Data Sources
Swanson's Apple synthesizes biomedical associations from six curated databases to generate hypotheses. Each source contributes a different type of evidence linking diseases, genes, and compounds.
NC State University
Manually curated associations between chemicals, genes/proteins, and diseases drawn from peer-reviewed literature. One of the most comprehensive hand-curated biomedical resources available.
Role: Primary source for both Disease–Gene (B↔A) and Chemical–Gene (C↔A) edges. Forms the backbone of most hypotheses in the engine.

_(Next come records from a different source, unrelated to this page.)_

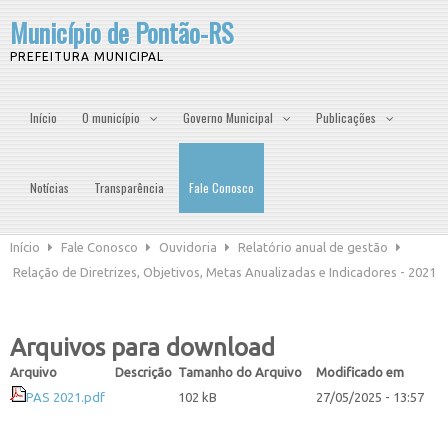
Município de Pontão-RS
PREFEITURA MUNICIPAL
Início
O município
Governo Municipal
Publicações
Notícias
Transparência
Fale Conosco
Início
Fale Conosco
Ouvidoria
Relatório anual de gestão
Relação de Diretrizes, Objetivos, Metas Anualizadas e Indicadores - 2021
Arquivos para download
Arquivo
Descrição
Tamanho do Arquivo
Modificado em
PAS 2021.pdf
102 kB
27/05/2025 - 13:57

EMBL-EBI, Wellcome Sanger Institute, GSK, Pfizer, Takeda
Integrates genetic, somatic, and functional genomics evidence linking diseases to molecular targets across multiple evidence types including GWAS, rare variants, and gene expression.
Role: Expands Disease–Gene (B↔A) edges with genetic evidence, broadening the set of disease-target links beyond manual curation.
EMBL-EBI
Manually curated bioactivity database for drug-like compounds. Tracks development phase for over two million compounds, with max_phase=4 indicating full FDA approval.
Role: Identifies FDA-approved drugs among compounds in the database. Powers the “FDA Approved” filter on the main results table.
Washington University in St. Louis
Aggregates drug-gene interactions from roughly 30 sources including DrugBank, PharmGKB, and ChEMBL, providing a broad view of known pharmacological relationships.
Role: Adds Drug–Gene (C↔A) edges, expanding the set of known drug-target relationships used to generate compound hypotheses.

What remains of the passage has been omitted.